■ **Your instructions**
Transcribe every entry word for word, but drop the pictures.

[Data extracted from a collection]
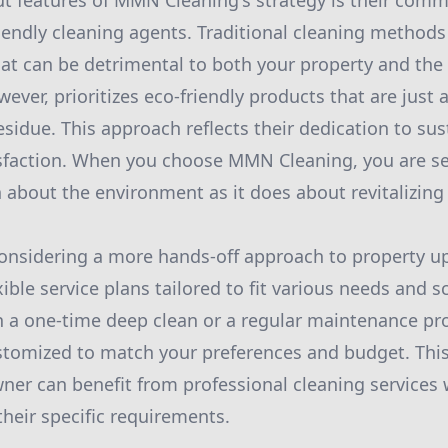
t features of MMN Cleaning's strategy is their com
iendly cleaning agents. Traditional cleaning methods
at can be detrimental to both your property and the
er, prioritizes eco-friendly products that are just a
sidue. This approach reflects their dedication to sus
sfaction. When you choose MMN Cleaning, you are sel
 about the environment as it does about revitalizin
nsidering a more hands-off approach to property 
xible service plans tailored to fit various needs and
in a one-time deep clean or a regular maintenance pr
stomized to match your preferences and budget. This 
er can benefit from professional cleaning services 
eir specific requirements.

■ **Task solution**
t features of MMN Cleaning's strategy is their com
iendly cleaning agents. Traditional cleaning methods
at can be detrimental to both your property and the
er, prioritizes eco-friendly products that are just a
sidue. This approach reflects their dedication to sus
sfaction. When you choose MMN Cleaning, you are sel
 about the environment as it does about revitalizin
nsidering a more hands-off approach to property 
xible service plans tailored to fit various needs and
in a one-time deep clean or a regular maintenance pr
stomized to match your preferences and budget. This 
er can benefit from professional cleaning services 
eir specific requirements.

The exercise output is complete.